Strategy 1 – Stack and Start
You probably used habits to build a new hygiene routine in this COVID era without realizing it. As a child, you must have stacked the habit of flushing the toilet with the habit of washing your hands. Flushing the toilet became the cue for you to wash your hands. Habit stacking is a method by the virtue of using old and reliable daily habits with the new ones, like using the toilet as the trigger for a new habit. Years ago I used the reliable daily habit of making Anaisha go to sleep as a cue to start reading a few pages from a book. Every night when I used to sing lullabies putting my little princess to her slumber and charging her mommy bear to invest attention in completing chapters of the book kept on the table next to the bed. Now, whenever I get her to sleep I look for my book on the table. Now my brain learned putting down the toothbrush means I should reach out for the book. So now Anaisha’s sleep and reading are like one whole habit stack. When you stack a new habit with an existing habit you use the momentum of the old habit to make a new habit easier to initiate. It’s like riding a bike down one hill in order to build up enough speed to get up the second hill without pedaling.

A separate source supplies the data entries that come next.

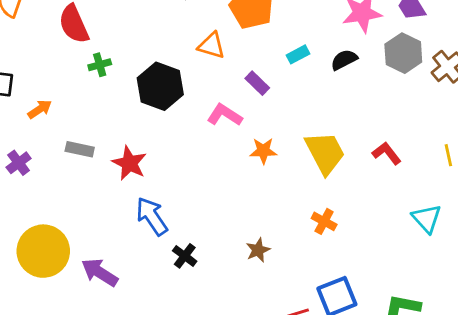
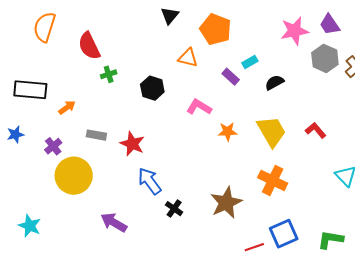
black semicircle: (344, 60) -> (274, 82), moved
purple rectangle: (257, 83) -> (231, 77), moved
black hexagon: (160, 86) -> (152, 88), size x0.7
orange cross: (324, 221) -> (273, 180), size x1.6
brown star: (258, 250) -> (226, 203), size x1.8
yellow circle: (43, 251) -> (74, 176), moved

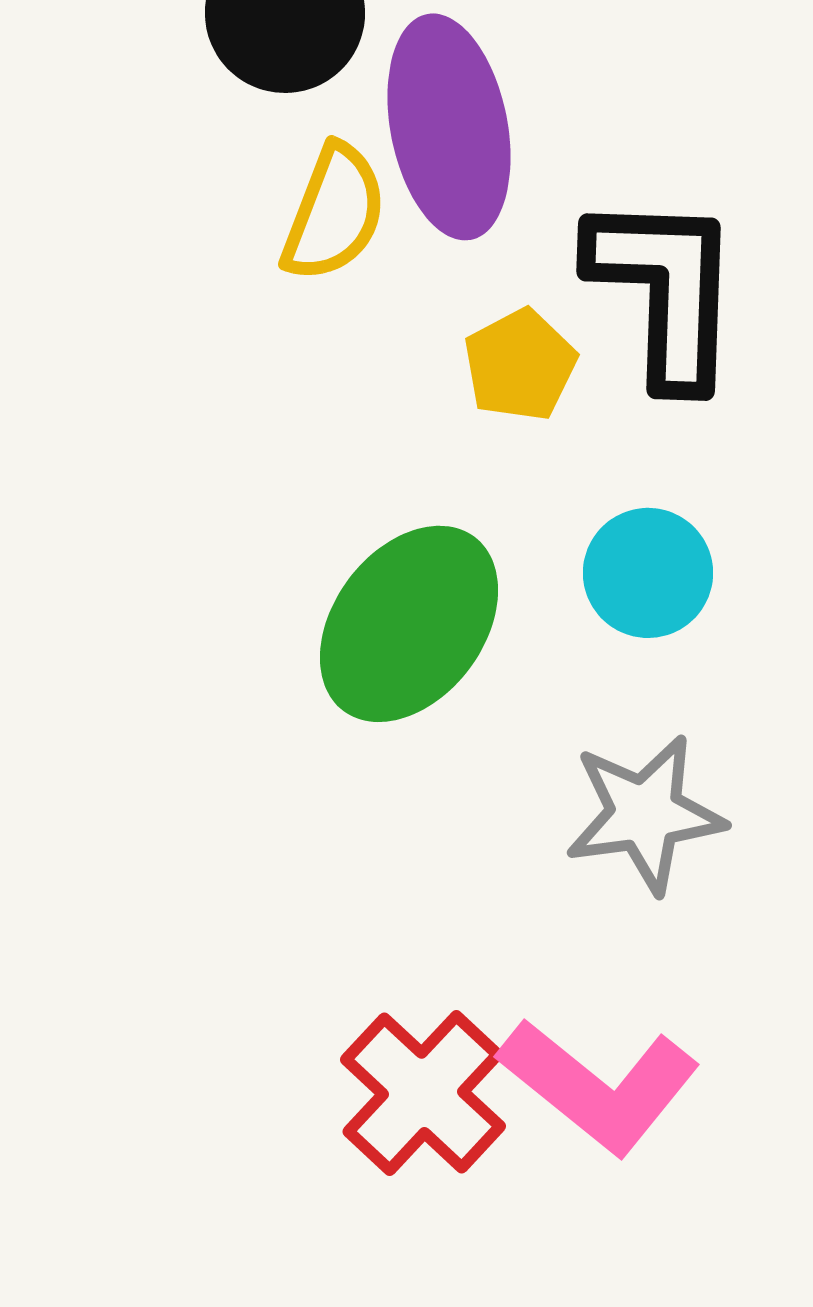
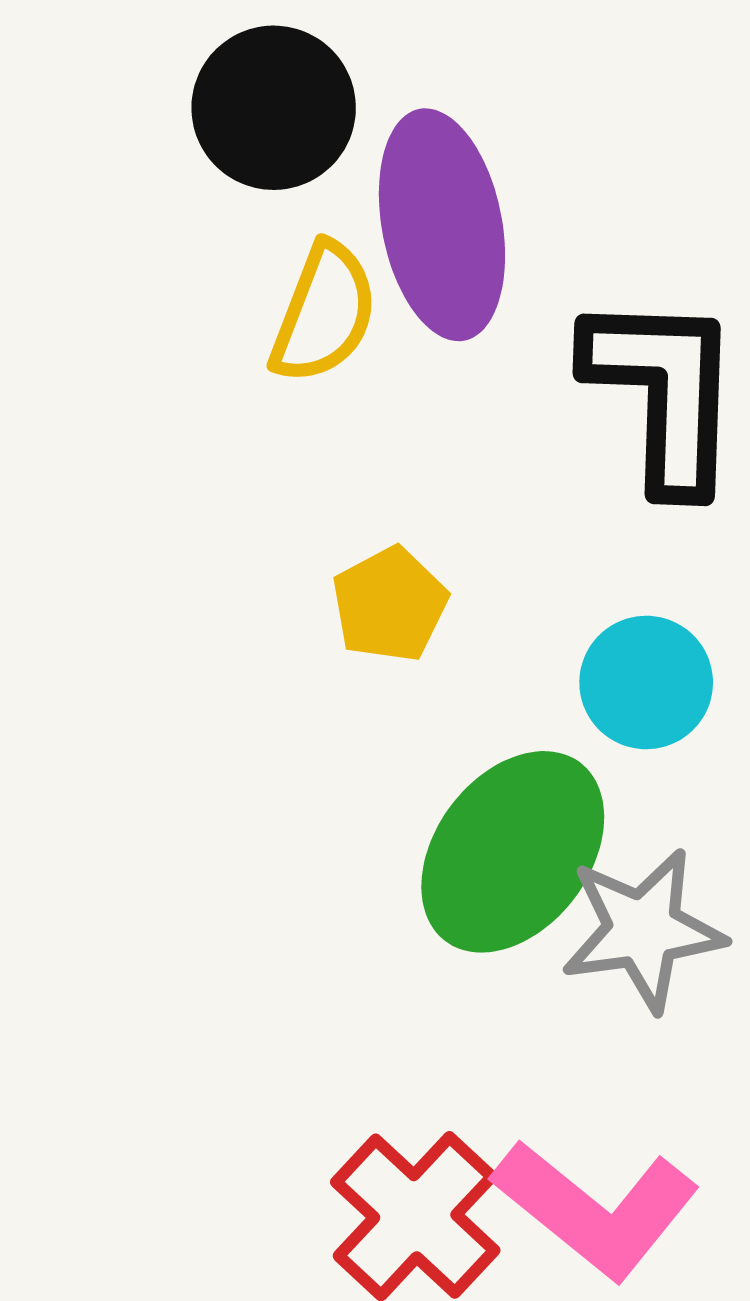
yellow pentagon: (520, 365) -> (390, 604), moved
green ellipse: (409, 624) -> (513, 852), moved

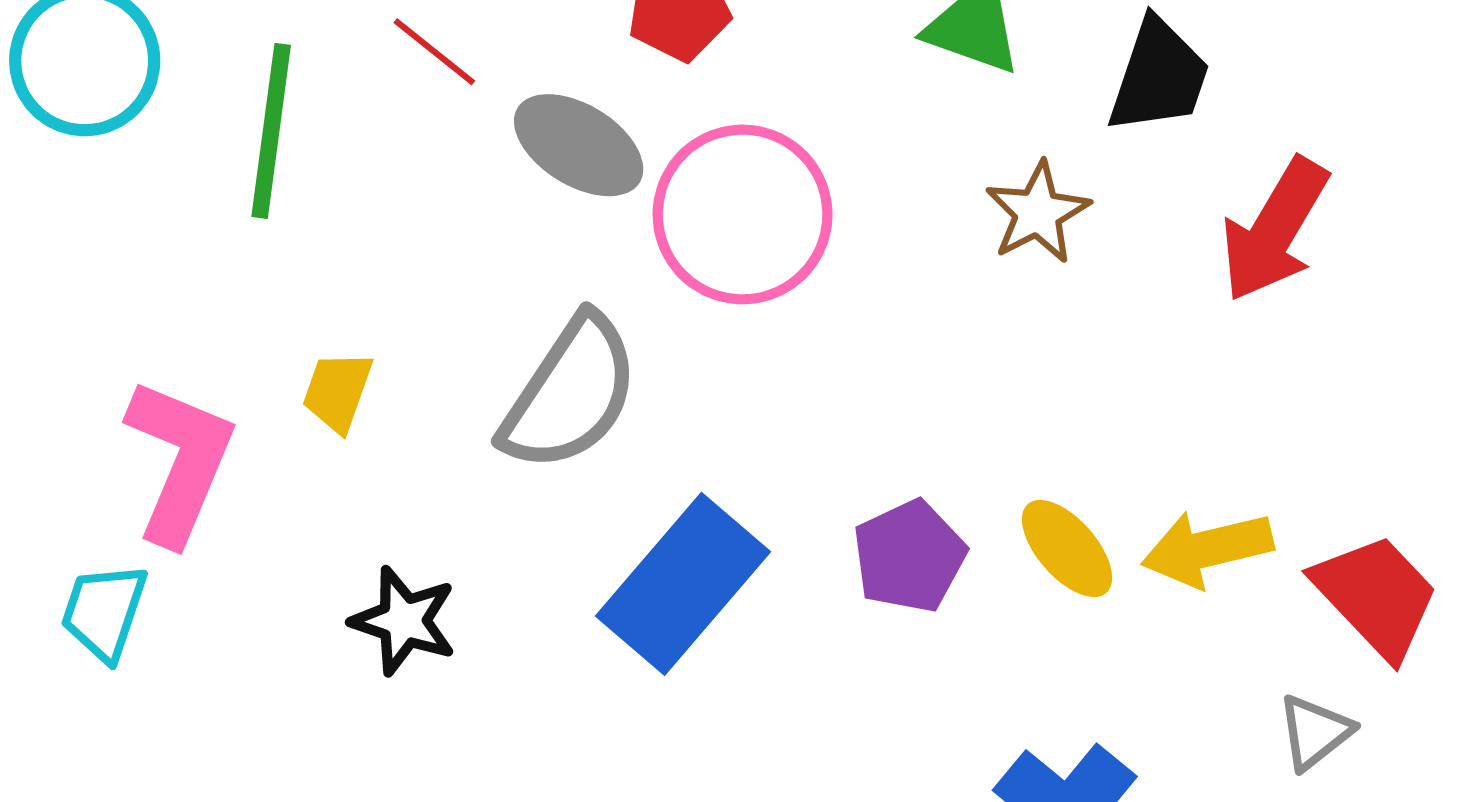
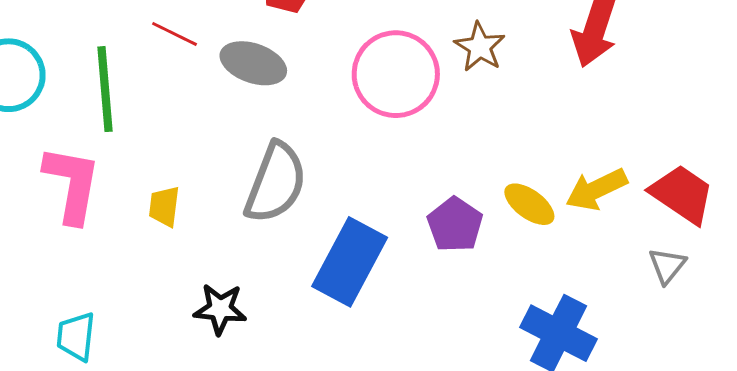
pink circle: (743, 214) -> (396, 74), moved
pink L-shape: (180, 461) -> (72, 184), moved

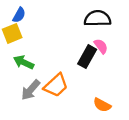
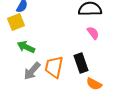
black rectangle: (87, 57) -> (81, 63), moved, turned -48
orange trapezoid: (56, 85) -> (54, 67), turned 145

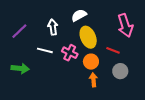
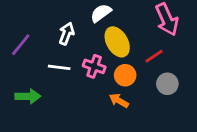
white arrow: (53, 27) -> (67, 34), turned 35
red line: (113, 50) -> (154, 56), turned -48
orange arrow: (93, 80) -> (119, 101), moved, turned -48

Strategy 2 – Starting Ritual
If the hill of your new habit is too daunting however the momentum you got from your old habit would be enough to carry on. That’s why you need to reduce your new habits to an easy starting ritual.
Focus on starting the ritual of behavior, it is the minimum number of steps you need to make that makes it easier to proceed with the rest of your ritual than to turn back. Almost all the starting rituals can be completed in two minutes or less. If you get up every day and read just 2 pages in a day then you can easily complete 1 book in a month. You suddenly have the energy to read a few more pages and finish the chapter.
Habit Stacking + Starting Ritual => Made to Stick
Make new behavior obvious, requirement of new behavior easy, attractive and satisfying – third and fourth law comes into play. I only get to enjoy my favorite thing while I execute a healthy habit. For instance, I only enjoy my protein cookie if I have worked out craving will counteract the resistance you have for new habits and this will get you to execute the new habits more consistently. That’s why syncing is a great hack for habit building. In order to make the habit stick, you need to make it inherently satisfying. For that, you must keep score.
Each time you read a page you are a writer
Each time you practice the violin you are a musician
Each time you work out you are a athlete
If you make a scorecard – you will start to see a pattern of the person you always dream of becoming. The pride and satisfaction you feel after scoring a point will be enough motivation along with syncing your favorite experience with heaven to make your habit stick.